The working group typically offers various thesis topics each semester in the areas computational statistics, machine learning, data mining, optimization and statistical software. You’re welcome to suggest your own topic as well.

Before you apply for a thesis topic make sure that you fit the following profile:

Before you start writing your thesis you must look for a supervisor within the working group.

Send an email to janek.thomas [at] with the following information:

Your application will only be processed if it contains all required information.

Potential Thesis Topics

[Potential Thesis Topics] [Student Research Projects] [Current Theses] [Completed Theses]

Below is a list of potential thesis topics. Before you start writing your thesis you must look for a supervisor within the working group.

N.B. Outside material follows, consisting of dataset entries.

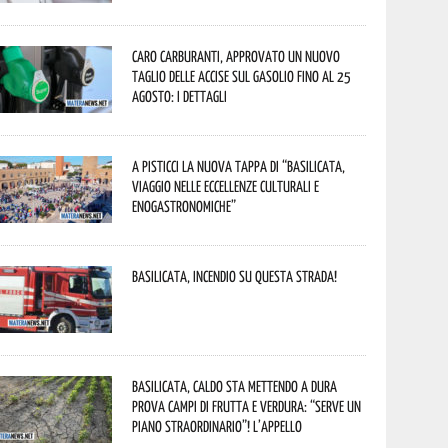
Caro carburanti, approvato un nuovo
taglio delle accise sul gasolio fino al 25
agosto: i dettagli
A Pisticci la nuova tappa di “Basilicata,
viaggio nelle eccellenze culturali e
enogastronomiche”
Basilicata, incendio su questa strada!
Basilicata, caldo sta mettendo a dura
prova campi di frutta e verdura: “Serve un
piano straordinario”! L’appello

For a list of current theses click here. For a list of completed theses click here.

* Learning Embeddings for Categorical Variables (Betreuer: Florian Pfisterer)

Many machine learnings naturally lend themselves to numeric data. In order for them to be able to deal with categorical data, either extensions of the algorithms or numerical representations (one-hot encoding etc.) are required. A class of those numerical representations are so called ‘embeddings’, that can be obtained for example from neural networks. Embeddings can be learned from datasets using different methods. Methods that allow for learning embeddings will be implemented and tested in this thesis.

Possible directions:

* Compressing Ensembles of Machine Learning Models (Betreuer: Florian Pfisterer)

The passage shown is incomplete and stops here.